Depuis mars, la Galeria Libertad a proposé des activités à travers des publications et des évènements virtuels : des petits projets de contenu qui cherchaient à promouvoir la réflexion artistique, la diffusion du travail de la galerie et de ses artistes, ainsi que le dialogue avec des créateurs, des intellectuels et des critiques d’art. On a programmé et créé des activités et des contenus liés à l’art qui ne sont pas connectés à ce qu’on fait physiquement à la galerie, on a aussi programmé du contenu conçu spécifiquement pour les réseaux, par exemple des analyses d’œuvres qui utilisent les mèmes artistiques, l’organisation de concours de photographie ou de mèmes, la réalisation de cours de gestion, production et réflexion artistique, le lancement de vidéos et de poésie digitale pensés spécifiquement pour la galerie. On a aussi déjà fait une programmation virtuelle qui répond aux activités qu’on a mis en place dans l’espace physique, tel que des visites guidées et enfin la nouvelle galerie virtuelle. Aujourd’hui, on se trouve dans un entre-deux. Entre la galerie fermée au public et une programmation d’ores et déjà fixée, on pense proposer un format hybride qui prend en compte ce qui aura lieu à la galerie (c’est à dire des expositions montées mais que, probablement, personne ne pourra venir visiter) avec une version numérique dans la nouvelle galerie virtuelle, accompagnées de quelques activités conçues spécifiquement pour l’espace virtuel. Pour réaliser tout cela, on a créé un projet qui débouchera sur une programmation complètement virtuelle courant 2021 et qui prend en compte les objectifs suivants : atteindre d’autres publics, envisager sérieusement notre communauté, approfondir nos histoires, avoir un dialogue plus étroit avec nos auditeurs, créer de nouveaux liens hors de nos contextes habituels et programmer du contenu original, payé et de qualité.

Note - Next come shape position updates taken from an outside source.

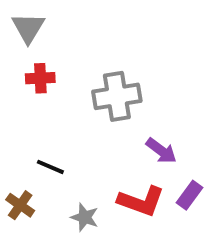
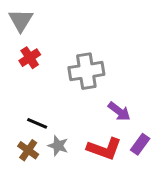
red cross: (40, 78) -> (30, 58), turned -30
brown cross: (20, 205) -> (28, 150), moved
gray star: (85, 217) -> (58, 146), moved

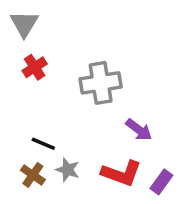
purple rectangle: (140, 144) -> (161, 182), moved

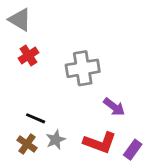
gray triangle: (24, 24) -> (20, 20), turned -30
gray star: (68, 170) -> (56, 140), turned 30

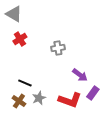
gray cross: (83, 68) -> (58, 48), size x0.6
purple rectangle: (133, 150) -> (93, 93), moved

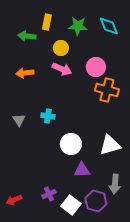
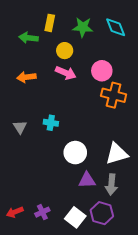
gray arrow: (115, 184) -> (111, 184), moved
purple cross: (49, 194) -> (42, 212), moved

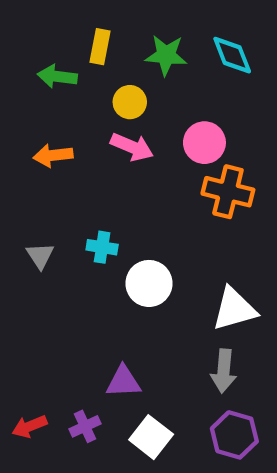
white circle: (75, 153) -> (149, 283), moved
purple triangle: (87, 180) -> (123, 382), moved
purple hexagon: (102, 213) -> (234, 435), moved

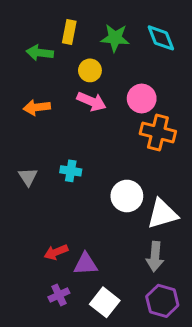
white circle: (149, 283) -> (127, 196), moved
red arrow: (29, 426) -> (56, 252), moved

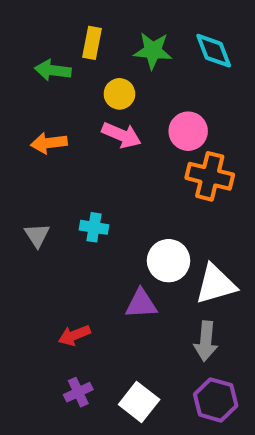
purple triangle: (86, 264) -> (141, 304), moved

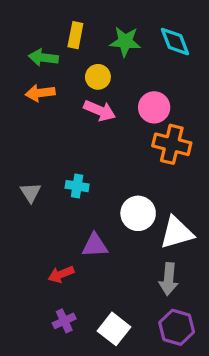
orange arrow: (49, 143) -> (40, 93), moved
purple triangle: (141, 304) -> (95, 245), moved

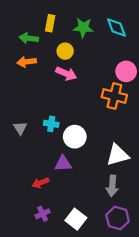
pink circle: (154, 107) -> (126, 71), moved
white circle: (138, 213) -> (75, 137), moved

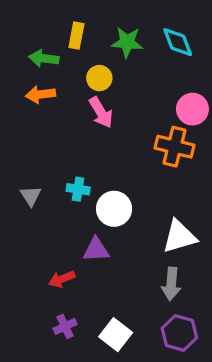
pink arrow: (66, 74) -> (101, 112), turned 36

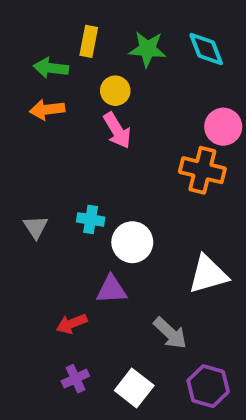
gray arrow: (171, 284) -> (170, 333), moved, turned -52

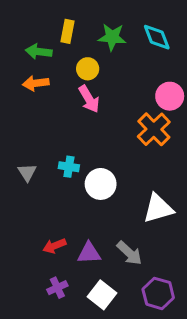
orange cross: (202, 170) -> (154, 129), turned 32
purple triangle: (111, 290) -> (89, 253), moved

🟡 Comment montrer et donner vie aux expositions dans un contexte exclusivement virtuel ?

Je pense que c’est un très grand défi. Ce qui a fonctionnée, pour nous, c’est de «dépasser » la question de la distance obligatoire, imposée par les conditions actuelles, en mettant en oeuvre une communication pour des communautés plus spécifiques : des ateliers et des «mentorats », par exemple, même si c’est difficile de s’occuper de tout le monde, on le fait avec plaisir. L’idée c’est de penser à la qualité d’abord et pas à la quantité. Une autre chose qui a très bien marché c’est de faire des collaborations. Pendant l’été, on a travaille avec un compte Instagram qui propose des activités pour les enfants. Ensemble, on a posté du contenu sur l’art contemporain pensé pour les petits et publié sur nos deux comptes, le nôtre et celui de @mipequenacompania. Il faut toujours penser aux choses nouvelles, intéressantes et qui puissent s’adapter au plan stratégique qu’on a proposé et qu’on construit depuis mars de l’année dernière. On espère aussi ouvrir bientôt et accueillir notre public dans notre galerie.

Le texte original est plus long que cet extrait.